(Extracted data)

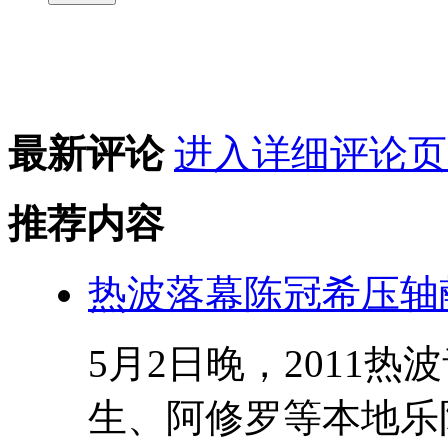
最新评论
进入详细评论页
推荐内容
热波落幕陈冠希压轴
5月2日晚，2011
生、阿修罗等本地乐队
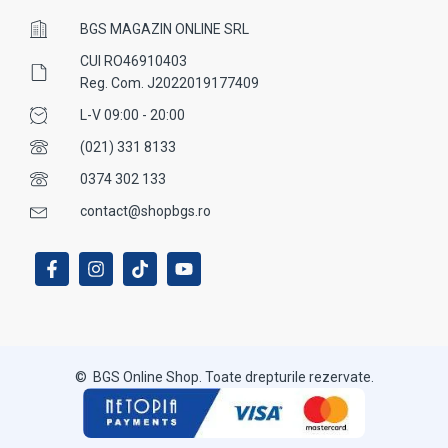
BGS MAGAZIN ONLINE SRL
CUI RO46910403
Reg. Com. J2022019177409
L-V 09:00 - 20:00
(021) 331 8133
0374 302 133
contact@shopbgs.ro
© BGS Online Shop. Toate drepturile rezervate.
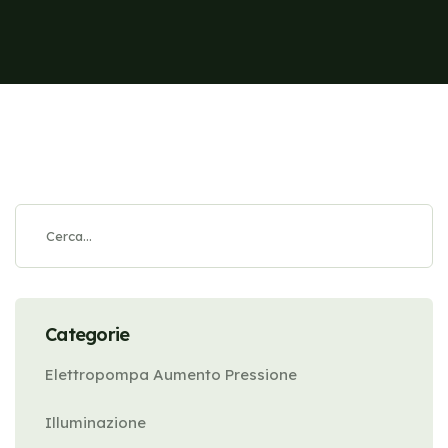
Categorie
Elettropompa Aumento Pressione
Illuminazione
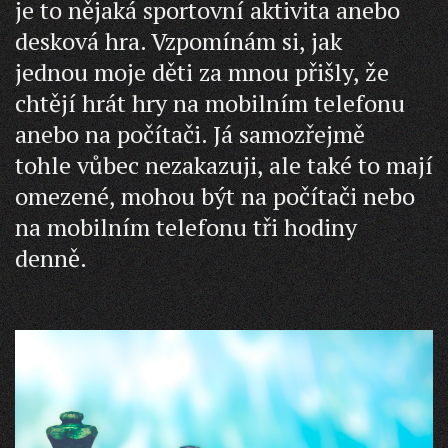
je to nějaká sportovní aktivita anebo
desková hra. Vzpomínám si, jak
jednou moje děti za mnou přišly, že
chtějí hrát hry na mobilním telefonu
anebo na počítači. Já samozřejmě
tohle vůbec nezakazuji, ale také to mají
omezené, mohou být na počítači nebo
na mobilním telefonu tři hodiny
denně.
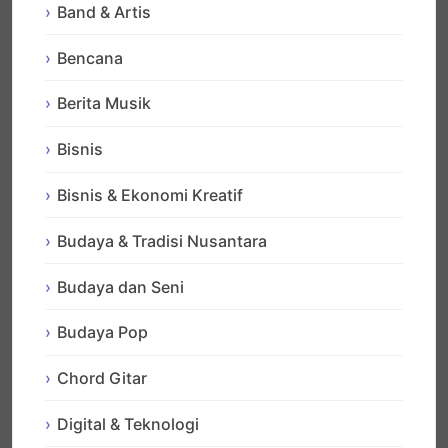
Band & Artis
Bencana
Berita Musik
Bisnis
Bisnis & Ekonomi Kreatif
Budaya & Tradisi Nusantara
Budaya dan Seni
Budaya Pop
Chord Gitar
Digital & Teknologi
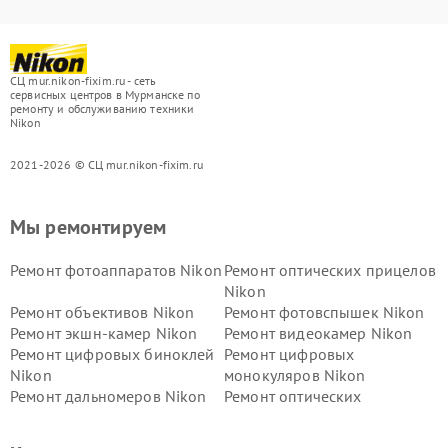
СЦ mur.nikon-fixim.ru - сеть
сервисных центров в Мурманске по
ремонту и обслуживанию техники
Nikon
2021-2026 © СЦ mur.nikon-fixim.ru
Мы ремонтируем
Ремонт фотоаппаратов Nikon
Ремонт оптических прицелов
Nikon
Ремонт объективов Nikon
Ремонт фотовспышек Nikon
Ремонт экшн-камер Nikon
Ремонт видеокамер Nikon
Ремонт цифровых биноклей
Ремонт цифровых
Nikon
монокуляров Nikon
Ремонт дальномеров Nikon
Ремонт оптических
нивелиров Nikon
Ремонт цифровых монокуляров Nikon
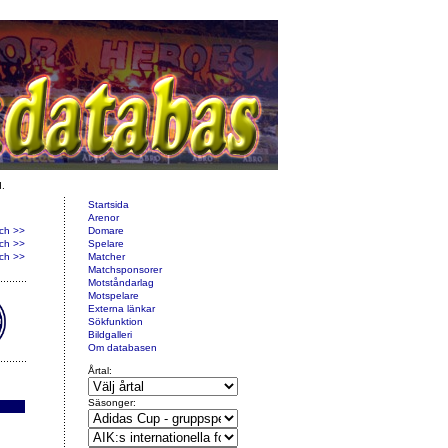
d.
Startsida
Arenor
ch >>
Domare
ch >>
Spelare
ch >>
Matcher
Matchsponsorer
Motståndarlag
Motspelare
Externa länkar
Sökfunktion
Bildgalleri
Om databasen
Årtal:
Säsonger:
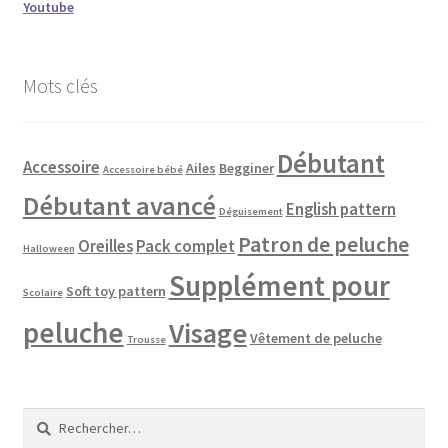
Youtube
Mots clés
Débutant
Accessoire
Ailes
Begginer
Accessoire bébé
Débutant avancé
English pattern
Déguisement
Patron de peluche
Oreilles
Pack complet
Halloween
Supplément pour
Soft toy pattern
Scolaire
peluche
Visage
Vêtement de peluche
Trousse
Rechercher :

(End Extracted data)

■ Task item
Set down the material above word for word and skip its pictures.

■ Exercise result
最新评论
进入详细评论页
推荐内容
热波落幕陈冠希压轴
5月2日晚，2011
生、阿修罗等本地乐队
BGS MAGAZIN ONLINE SRL
CUI RO46910403
Reg. Com. J2022019177409
L-V 09:00 - 20:00
(021) 331 8133
0374 302 133
contact@shopbgs.ro
© BGS Online Shop. Toate drepturile rezervate.
Categorie
Elettropompa Aumento Pressione
Illuminazione
je to nějaká sportovní aktivita anebo
desková hra. Vzpomínám si, jak
jednou moje děti za mnou přišly, že
chtějí hrát hry na mobilním telefonu
anebo na počítači. Já samozřejmě
tohle vůbec nezakazuji, ale také to mají
omezené, mohou být na počítači nebo
na mobilním telefonu tři hodiny
denně.
Band & Artis
Bencana
Berita Musik
Bisnis
Bisnis & Ekonomi Kreatif
Budaya & Tradisi Nusantara
Budaya dan Seni
Budaya Pop
Chord Gitar
Digital & Teknologi
СЦ mur.nikon-fixim.ru - сеть
сервисных центров в Мурманске по
ремонту и обслуживанию техники
Nikon
2021-2026 © СЦ mur.nikon-fixim.ru
Мы ремонтируем
Ремонт фотоаппаратов Nikon
Ремонт оптических прицелов
Nikon
Ремонт объективов Nikon
Ремонт фотовспышек Nikon
Ремонт экшн-камер Nikon
Ремонт видеокамер Nikon
Ремонт цифровых биноклей
Ремонт цифровых
Nikon
монокуляров Nikon
Ремонт дальномеров Nikon
Ремонт оптических
нивелиров Nikon
Ремонт цифровых монокуляров Nikon
d.
Startsida
Arenor
ch >>
Domare
ch >>
Spelare
ch >>
Matcher
Matchsponsorer
Motståndarlag
Motspelare
Externa länkar
Sökfunktion
Bildgalleri
Om databasen
Årtal:
Säsonger:
Youtube
Mots clés
Débutant
Accessoire
Ailes
Begginer
Accessoire bébé
Débutant avancé
English pattern
Déguisement
Patron de peluche
Oreilles
Pack complet
Halloween
Supplément pour
Soft toy pattern
Scolaire
peluche
Visage
Vêtement de peluche
Trousse
Rechercher :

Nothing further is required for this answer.